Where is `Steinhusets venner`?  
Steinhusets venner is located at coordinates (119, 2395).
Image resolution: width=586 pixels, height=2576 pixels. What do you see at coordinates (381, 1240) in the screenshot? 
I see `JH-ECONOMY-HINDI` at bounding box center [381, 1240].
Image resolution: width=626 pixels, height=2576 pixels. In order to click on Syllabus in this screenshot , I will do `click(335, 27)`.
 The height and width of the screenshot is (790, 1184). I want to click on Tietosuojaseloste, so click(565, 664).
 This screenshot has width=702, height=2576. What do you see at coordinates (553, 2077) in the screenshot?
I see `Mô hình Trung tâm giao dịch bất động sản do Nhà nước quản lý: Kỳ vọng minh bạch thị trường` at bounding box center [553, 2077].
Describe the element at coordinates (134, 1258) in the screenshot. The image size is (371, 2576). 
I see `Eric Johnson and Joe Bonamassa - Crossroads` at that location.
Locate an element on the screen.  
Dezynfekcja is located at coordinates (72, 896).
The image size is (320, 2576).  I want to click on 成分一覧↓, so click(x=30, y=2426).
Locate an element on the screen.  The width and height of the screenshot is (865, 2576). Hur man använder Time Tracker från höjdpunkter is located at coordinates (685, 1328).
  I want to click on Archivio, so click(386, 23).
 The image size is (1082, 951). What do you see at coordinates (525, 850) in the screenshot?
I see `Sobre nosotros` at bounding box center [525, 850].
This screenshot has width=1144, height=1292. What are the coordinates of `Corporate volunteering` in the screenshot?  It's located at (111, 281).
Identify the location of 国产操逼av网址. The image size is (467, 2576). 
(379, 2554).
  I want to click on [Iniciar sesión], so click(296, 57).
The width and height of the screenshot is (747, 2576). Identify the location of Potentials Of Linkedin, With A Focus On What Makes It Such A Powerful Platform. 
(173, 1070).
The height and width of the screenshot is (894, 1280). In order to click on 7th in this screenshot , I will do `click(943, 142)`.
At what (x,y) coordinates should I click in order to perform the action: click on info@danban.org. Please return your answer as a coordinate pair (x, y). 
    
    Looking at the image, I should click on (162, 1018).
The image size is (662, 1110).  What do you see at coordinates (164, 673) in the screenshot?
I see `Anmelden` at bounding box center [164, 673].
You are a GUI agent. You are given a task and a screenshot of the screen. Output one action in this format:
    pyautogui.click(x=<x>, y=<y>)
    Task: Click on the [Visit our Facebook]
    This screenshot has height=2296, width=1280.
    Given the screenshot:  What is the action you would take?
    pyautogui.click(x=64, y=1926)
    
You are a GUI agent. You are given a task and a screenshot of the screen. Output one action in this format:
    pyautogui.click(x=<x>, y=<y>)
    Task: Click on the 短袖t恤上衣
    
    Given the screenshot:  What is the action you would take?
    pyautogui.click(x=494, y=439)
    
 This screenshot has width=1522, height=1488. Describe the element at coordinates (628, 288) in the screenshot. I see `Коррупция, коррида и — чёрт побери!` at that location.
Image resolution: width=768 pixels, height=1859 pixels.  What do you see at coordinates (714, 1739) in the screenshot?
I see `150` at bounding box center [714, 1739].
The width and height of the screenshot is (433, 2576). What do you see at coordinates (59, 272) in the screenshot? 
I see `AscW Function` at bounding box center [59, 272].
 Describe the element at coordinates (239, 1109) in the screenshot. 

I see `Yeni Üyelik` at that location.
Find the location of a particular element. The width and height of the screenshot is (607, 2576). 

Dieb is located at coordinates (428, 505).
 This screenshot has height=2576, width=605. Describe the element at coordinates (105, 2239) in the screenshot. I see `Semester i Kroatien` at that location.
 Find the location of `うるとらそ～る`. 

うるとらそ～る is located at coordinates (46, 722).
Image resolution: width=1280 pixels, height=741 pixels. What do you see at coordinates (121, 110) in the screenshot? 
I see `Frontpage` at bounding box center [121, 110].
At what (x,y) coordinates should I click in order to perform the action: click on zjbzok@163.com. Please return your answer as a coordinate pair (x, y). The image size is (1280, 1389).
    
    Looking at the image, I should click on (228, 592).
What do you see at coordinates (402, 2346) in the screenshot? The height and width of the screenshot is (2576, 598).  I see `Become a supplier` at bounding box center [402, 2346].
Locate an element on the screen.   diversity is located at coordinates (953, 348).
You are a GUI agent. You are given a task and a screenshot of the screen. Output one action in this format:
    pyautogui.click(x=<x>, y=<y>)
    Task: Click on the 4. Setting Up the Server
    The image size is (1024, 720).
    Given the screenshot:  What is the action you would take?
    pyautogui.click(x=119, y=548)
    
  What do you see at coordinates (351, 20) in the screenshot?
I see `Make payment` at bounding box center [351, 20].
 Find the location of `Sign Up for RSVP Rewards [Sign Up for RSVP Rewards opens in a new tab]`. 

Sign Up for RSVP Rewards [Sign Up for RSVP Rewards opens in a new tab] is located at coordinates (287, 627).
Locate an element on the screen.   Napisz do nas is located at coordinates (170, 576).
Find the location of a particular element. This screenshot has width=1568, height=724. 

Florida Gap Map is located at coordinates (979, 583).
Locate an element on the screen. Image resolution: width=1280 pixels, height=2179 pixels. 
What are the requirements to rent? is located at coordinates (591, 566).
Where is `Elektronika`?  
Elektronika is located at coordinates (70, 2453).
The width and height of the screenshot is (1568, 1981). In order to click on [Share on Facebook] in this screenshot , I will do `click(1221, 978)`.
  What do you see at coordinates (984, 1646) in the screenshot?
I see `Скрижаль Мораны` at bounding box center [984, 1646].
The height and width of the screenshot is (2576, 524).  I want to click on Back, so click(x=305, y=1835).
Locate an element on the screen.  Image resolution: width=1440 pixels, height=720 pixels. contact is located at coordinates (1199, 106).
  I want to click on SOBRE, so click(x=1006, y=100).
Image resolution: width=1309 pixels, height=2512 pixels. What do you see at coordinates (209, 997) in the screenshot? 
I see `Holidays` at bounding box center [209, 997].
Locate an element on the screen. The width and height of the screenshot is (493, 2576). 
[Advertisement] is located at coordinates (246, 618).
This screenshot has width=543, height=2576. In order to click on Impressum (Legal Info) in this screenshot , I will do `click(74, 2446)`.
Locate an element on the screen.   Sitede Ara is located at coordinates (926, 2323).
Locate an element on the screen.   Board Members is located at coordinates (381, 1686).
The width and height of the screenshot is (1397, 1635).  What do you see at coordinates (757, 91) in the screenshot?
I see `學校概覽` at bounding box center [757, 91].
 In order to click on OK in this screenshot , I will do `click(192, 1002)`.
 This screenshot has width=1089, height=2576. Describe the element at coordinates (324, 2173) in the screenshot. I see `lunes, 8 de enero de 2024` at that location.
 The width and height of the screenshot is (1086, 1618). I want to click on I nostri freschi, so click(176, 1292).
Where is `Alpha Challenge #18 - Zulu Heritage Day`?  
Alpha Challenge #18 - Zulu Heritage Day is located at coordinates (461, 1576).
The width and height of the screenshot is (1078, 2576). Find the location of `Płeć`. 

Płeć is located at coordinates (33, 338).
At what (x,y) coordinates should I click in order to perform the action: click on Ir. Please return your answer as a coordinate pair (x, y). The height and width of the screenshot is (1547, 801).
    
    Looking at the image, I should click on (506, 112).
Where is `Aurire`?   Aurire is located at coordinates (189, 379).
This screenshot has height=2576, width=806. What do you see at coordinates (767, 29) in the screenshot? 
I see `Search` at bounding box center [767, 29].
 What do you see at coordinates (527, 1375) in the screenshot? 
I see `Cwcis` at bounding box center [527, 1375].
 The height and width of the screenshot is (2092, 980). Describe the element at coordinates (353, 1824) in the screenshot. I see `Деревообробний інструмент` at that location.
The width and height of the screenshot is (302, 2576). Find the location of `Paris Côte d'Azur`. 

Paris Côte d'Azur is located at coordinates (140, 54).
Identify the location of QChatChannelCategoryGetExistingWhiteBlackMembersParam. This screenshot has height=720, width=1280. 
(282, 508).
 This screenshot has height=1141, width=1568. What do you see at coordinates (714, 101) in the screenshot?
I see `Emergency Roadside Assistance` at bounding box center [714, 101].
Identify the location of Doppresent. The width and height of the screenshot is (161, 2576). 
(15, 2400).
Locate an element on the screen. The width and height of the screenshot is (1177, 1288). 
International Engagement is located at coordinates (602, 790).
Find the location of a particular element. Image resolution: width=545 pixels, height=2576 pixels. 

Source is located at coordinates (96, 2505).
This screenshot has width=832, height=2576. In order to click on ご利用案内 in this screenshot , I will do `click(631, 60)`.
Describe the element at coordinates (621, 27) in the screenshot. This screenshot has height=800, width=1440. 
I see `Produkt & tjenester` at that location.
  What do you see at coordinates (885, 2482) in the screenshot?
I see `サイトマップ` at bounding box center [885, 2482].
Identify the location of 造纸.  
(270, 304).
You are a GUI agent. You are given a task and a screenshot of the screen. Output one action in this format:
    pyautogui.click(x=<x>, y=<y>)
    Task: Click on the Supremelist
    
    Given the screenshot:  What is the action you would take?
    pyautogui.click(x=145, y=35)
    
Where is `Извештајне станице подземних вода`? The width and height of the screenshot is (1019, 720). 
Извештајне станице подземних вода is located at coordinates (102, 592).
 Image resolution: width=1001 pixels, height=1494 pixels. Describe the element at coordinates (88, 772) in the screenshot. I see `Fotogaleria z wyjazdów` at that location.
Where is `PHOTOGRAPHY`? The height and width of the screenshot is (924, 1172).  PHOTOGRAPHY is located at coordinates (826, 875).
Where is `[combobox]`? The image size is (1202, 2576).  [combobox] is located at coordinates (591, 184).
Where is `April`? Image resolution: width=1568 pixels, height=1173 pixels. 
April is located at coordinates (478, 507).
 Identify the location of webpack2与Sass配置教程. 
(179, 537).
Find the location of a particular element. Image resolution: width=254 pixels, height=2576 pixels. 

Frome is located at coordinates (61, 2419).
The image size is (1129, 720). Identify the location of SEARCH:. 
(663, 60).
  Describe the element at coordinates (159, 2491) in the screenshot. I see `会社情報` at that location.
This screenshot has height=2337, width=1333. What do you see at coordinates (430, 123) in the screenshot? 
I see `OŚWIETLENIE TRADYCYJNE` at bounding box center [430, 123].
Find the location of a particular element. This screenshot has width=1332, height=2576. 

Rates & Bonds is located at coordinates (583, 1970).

════════

About this exercise ▸ Exactly as they appear, output the line holding "The image size is (1129, 720)." and all lines after it through the end of the listing above, and only those.

Written answer ▸
The image size is (1129, 720). Identify the location of SEARCH:. 
(663, 60).
  Describe the element at coordinates (159, 2491) in the screenshot. I see `会社情報` at that location.
This screenshot has height=2337, width=1333. What do you see at coordinates (430, 123) in the screenshot? 
I see `OŚWIETLENIE TRADYCYJNE` at bounding box center [430, 123].
Find the location of a particular element. This screenshot has width=1332, height=2576. 

Rates & Bonds is located at coordinates (583, 1970).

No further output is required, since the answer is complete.